____ The records

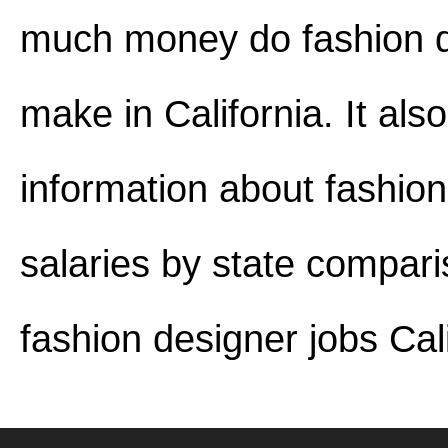
much money do fashion 
make in California. It als
information about fashio
salaries by state compar
fashion designer jobs Cali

________

Exercise brief: Search the data above for lines holding "fashion" and copy each of them.

Output for this task:
much money do fashion 
fashion designer jobs Cali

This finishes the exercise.